New project to ease water shortage in Nairobi

Workers in Nairobi city centre queue for water from a Prisons Department lorry during a shortage in the city early last year. Photo/FILE

Kenya has secured Sh770 million to expand water infrastructure, a project that will ease perennial shortages and increase flow to Nairobi households.

A new 11 kilometre water supply pipe will be laid from Ngethu Dam through Ruiru to Nairobi.

The French Development Agency is funding the project set for completion in December.

Ngethu water treatment plant supplies 80 per cent of Nairobi residents with the commodity.

But the rising population in Nairobi and its environs is forcing water officials to come up with new ways of meeting the high demand.

Nairobi water demand stands at 750,000 cubic meters a day against a supply capacity of 530,000 cubic meters.

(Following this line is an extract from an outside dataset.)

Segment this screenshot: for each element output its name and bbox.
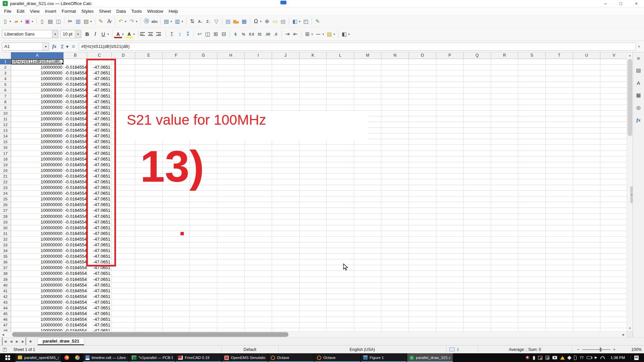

It is projected that the daily demand in 2020 will stand at 1.6 million cubic meters and climb to 2.2 million cubic meters by 2030.

The new pipes are expected to flow an additional 23 million litres of water to households.

A Chinese company, Zonal Engineering, has been awarded the contract to install the pipe and oversee its connection through Kiambu’s reservoir to Kirigiti in Kiambu to Gigiri.

“The funds will be paid in 30 years instalments, but we have a seven years grace period before we start servicing it,” said the director of water services, Lawrence Simitu.

However, the project faces hurdles as land owners and developers along the earmarked sites for expansion cry foul.

At least 200 developers will be affected. Some of the developers have filed complaints to the Kiambu East distict commissioner Albert Kimathi against the acquisition of the land.

Mr Kimathi said he will liaise with the relevant authorities to “set the records straight.” “But what I can assure is that the Government cannot be in the business of hurting its people. The project is for the benefit of the masses, but in the process we cannot hurt some in order to achieve our objectives,” he said.

He said the project will proceed as per the schedule. Kiambu business community said the exercise is infringing on property ownership rights since the contractor has routed the expansion of the pipes through private land and earmarking developments for demolition.

“The government has not engaged us on whether this is an onset of forceful acquisition of our properties. The contractor has not bothered to answer our queries,” said Mr Timothy Kimotho.

Area councillor Mwicigi Njoroge said the affected areas are high stake zones owing to their real estate value.

He says the least priced plot measuring 50 by 50 feet along the project’s route is currently going for Sh1.5 million, with a plot of the same measure in prime zones going for a high Sh10 million.

However, Athi Water Services Board chief executive Ms Rose Nyagah said the project will be fair and no deserving case will miss to be compensated.

“We are aware that some private land will be affected by the expansion project. But we are now laying out modalities of compensation for the land we will acquire,” she said.

Ms Nyagah said she has already started engaging government valuers and surveyors to give a report on the magnitude of private land to be affected.

“But what I can assure you is that already we have identified some developers along the mapped route for this project have encroached on our water way leave. Such will not be compensated,” she said.